Within the records that follow, find every line containing the string "text". Copy those lines.

DATA FOR REVIEW Start Marker

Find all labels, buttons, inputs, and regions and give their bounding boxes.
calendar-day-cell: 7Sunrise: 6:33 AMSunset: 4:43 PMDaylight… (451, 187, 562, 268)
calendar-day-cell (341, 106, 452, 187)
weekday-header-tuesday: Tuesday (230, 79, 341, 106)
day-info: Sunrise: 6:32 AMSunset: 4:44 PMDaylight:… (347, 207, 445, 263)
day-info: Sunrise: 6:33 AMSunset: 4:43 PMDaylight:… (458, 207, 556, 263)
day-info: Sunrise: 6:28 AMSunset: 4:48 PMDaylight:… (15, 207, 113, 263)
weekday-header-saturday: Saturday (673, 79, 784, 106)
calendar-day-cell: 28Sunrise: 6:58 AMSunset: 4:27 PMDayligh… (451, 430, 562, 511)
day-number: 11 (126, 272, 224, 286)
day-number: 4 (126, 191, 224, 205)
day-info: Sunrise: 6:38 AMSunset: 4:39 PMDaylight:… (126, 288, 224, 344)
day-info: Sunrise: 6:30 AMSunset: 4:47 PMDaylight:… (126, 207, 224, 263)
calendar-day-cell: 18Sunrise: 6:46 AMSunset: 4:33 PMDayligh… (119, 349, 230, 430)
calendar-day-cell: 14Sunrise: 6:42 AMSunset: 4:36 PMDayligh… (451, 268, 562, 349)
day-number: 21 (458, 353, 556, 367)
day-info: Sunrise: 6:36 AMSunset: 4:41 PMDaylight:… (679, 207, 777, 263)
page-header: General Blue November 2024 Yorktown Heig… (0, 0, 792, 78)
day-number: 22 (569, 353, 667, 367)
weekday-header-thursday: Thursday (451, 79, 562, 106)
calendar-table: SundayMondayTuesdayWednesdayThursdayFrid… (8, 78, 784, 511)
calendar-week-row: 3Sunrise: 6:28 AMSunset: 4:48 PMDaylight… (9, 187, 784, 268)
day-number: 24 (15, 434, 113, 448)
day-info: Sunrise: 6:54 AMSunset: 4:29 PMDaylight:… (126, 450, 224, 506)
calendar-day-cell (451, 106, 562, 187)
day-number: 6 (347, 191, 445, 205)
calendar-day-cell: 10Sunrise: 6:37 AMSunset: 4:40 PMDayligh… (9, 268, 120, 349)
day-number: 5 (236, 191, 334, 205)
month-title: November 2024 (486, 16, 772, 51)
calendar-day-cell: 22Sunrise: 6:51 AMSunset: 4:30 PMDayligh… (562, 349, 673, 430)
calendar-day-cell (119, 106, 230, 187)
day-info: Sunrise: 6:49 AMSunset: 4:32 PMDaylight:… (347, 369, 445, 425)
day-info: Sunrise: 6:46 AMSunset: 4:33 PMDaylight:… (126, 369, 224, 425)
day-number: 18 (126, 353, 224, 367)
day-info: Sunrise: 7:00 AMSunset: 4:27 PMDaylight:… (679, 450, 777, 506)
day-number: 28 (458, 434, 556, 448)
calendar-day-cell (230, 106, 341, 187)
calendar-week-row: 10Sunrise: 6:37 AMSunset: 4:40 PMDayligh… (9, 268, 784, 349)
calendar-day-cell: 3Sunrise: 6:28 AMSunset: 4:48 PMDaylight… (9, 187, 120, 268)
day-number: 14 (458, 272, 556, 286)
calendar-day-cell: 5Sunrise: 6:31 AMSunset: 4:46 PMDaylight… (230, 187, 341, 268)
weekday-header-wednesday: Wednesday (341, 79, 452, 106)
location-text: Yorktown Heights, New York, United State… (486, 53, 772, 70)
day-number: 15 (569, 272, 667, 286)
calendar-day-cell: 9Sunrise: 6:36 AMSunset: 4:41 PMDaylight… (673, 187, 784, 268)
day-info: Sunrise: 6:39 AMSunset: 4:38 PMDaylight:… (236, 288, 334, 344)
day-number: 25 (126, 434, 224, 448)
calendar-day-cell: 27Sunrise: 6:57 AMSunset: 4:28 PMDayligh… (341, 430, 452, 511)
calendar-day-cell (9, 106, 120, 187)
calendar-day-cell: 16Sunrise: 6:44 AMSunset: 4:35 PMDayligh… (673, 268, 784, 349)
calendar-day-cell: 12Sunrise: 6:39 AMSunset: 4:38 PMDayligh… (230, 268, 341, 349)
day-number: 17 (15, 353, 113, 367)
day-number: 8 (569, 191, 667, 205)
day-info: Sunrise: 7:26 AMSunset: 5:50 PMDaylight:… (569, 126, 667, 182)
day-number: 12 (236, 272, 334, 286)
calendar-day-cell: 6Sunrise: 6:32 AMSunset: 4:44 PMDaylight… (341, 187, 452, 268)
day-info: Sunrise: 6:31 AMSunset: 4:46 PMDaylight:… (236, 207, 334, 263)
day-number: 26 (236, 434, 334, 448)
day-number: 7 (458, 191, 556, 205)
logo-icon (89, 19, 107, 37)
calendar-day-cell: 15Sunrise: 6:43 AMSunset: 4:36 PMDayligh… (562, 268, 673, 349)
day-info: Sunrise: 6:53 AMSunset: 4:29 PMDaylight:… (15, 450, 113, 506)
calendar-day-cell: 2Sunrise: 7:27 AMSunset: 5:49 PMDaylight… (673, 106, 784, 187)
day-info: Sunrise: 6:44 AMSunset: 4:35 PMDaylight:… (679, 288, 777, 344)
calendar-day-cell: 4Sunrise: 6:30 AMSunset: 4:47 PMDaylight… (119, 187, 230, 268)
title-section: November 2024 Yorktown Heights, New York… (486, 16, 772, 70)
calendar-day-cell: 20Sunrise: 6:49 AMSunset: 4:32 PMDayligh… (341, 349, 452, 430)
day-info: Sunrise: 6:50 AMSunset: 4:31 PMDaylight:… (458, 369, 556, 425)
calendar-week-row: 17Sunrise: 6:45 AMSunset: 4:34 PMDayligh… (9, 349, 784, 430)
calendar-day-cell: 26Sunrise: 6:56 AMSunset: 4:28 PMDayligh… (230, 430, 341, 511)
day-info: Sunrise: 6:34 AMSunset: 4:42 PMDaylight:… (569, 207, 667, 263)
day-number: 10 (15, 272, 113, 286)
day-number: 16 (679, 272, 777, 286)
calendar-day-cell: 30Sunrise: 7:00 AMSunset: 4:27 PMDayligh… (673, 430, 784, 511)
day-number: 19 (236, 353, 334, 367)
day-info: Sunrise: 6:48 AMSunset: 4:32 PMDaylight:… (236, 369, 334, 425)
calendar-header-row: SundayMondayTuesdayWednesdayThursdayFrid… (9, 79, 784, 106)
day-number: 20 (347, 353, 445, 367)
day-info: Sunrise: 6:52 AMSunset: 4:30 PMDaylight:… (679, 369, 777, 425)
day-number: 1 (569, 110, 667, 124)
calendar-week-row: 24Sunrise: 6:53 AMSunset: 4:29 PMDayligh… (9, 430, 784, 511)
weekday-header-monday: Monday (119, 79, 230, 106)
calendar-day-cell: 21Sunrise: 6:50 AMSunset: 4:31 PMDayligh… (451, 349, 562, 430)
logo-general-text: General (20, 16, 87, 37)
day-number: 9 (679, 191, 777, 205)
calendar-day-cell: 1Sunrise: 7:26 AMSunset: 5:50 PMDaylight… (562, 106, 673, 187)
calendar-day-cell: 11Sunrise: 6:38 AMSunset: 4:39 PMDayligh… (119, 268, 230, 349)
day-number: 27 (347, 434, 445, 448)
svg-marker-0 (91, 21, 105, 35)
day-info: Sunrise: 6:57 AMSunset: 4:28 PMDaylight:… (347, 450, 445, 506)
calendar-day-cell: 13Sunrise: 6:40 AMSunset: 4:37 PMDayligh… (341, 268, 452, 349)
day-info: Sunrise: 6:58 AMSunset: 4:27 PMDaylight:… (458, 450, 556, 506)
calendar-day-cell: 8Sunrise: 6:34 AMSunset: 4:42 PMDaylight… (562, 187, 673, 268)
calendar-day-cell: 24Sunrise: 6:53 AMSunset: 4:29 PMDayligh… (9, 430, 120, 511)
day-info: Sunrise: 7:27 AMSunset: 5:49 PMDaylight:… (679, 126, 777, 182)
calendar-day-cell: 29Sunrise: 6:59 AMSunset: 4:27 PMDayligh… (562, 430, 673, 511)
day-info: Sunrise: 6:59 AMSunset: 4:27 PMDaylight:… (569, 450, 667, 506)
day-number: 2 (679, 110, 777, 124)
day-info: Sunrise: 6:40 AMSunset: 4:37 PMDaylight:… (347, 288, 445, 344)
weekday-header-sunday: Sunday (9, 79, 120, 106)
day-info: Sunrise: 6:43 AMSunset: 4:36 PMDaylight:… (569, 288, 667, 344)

DATA FOR REVIEW End Marker

RESPONSE AREA:
location-text: Yorktown Heights, New York, United State… (486, 53, 772, 70)
logo-general-text: General (20, 16, 87, 37)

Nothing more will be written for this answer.